Please write out only the lines from the line with "Havale Bildirim Formu" to the line with "nº 8, Ed. Alexandre", inclusive, exactly as they stand below, without the pictures.

--- SOURCE INFORMATION Enclosed Below ---

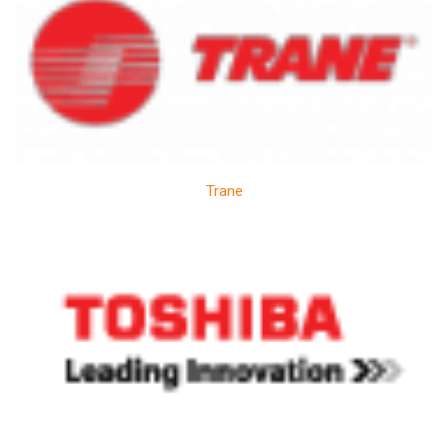
Trane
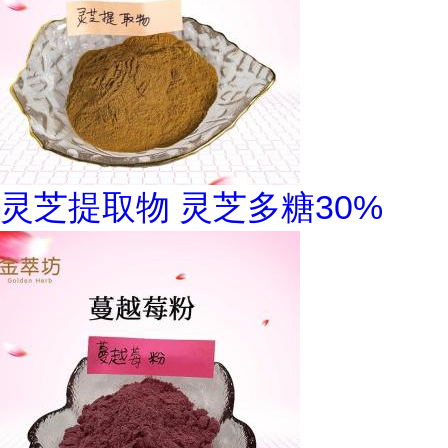
灵芝提取物 灵芝多糖30%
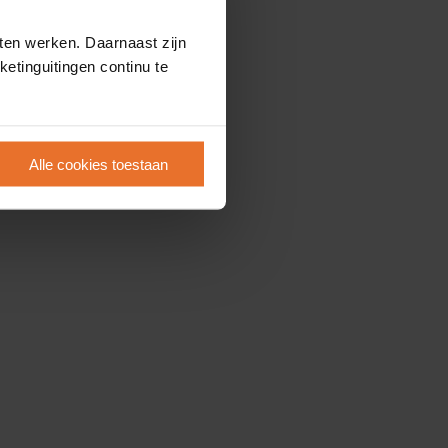
ten werken. Daarnaast zijn
etinguitingen continu te
Alle cookies toestaan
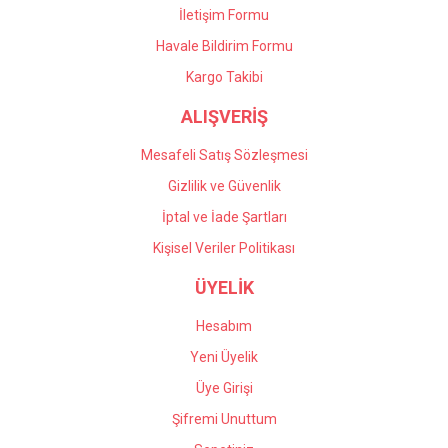
İletişim Formu
Havale Bildirim Formu
Gönder
Kargo Takibi
ALIŞVERİŞ
Mesafeli Satış Sözleşmesi
Gizlilik ve Güvenlik
İptal ve İade Şartları
Kişisel Veriler Politikası
ÜYELİK
Hesabım
Yeni Üyelik
Üye Girişi
Şifremi Unuttum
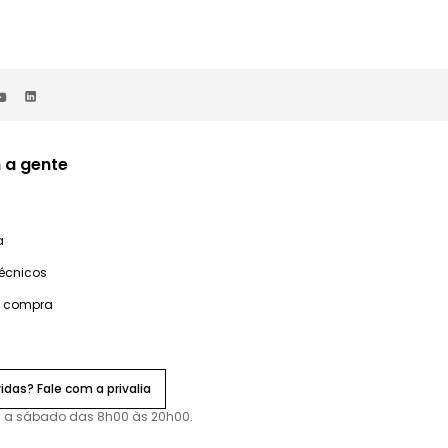
 a gente
a
técnicos
e compra
idas? Fale com a privalia
 a sábado das 8h00 às 20h00.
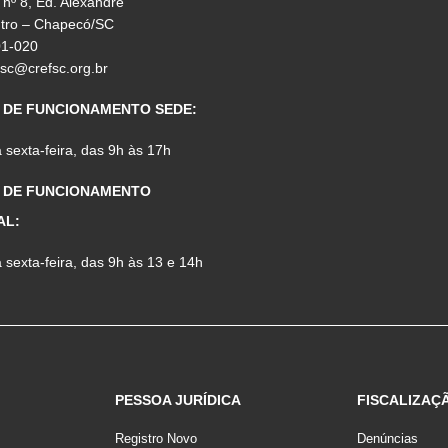
 nº 8, Ed. Alexandre
ntro – Chapecó/SC
01-020
fsc@crefsc.org.br
 DE FUNCIONAMENTO SEDE:
sexta-feira, das 9h às 17h
 DE FUNCIONAMENTO
AL:
sexta-feira, das 9h às 13 e 14h
PESSOA JURÍDICA
FISCALIZAÇ
Registro Novo
Denúncias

--- End of Enclosed SOURCE INFORMATION ---

# RESULT OF THIS EXERCISE
Havale Bildirim Formu
Gönder
Kargo Takibi
ALIŞVERİŞ
Mesafeli Satış Sözleşmesi
Gizlilik ve Güvenlik
İptal ve İade Şartları
Kişisel Veriler Politikası
ÜYELİK
Hesabım
Yeni Üyelik
Üye Girişi
Şifremi Unuttum
 a gente
a
técnicos
e compra
idas? Fale com a privalia
 a sábado das 8h00 às 20h00.
 nº 8, Ed. Alexandre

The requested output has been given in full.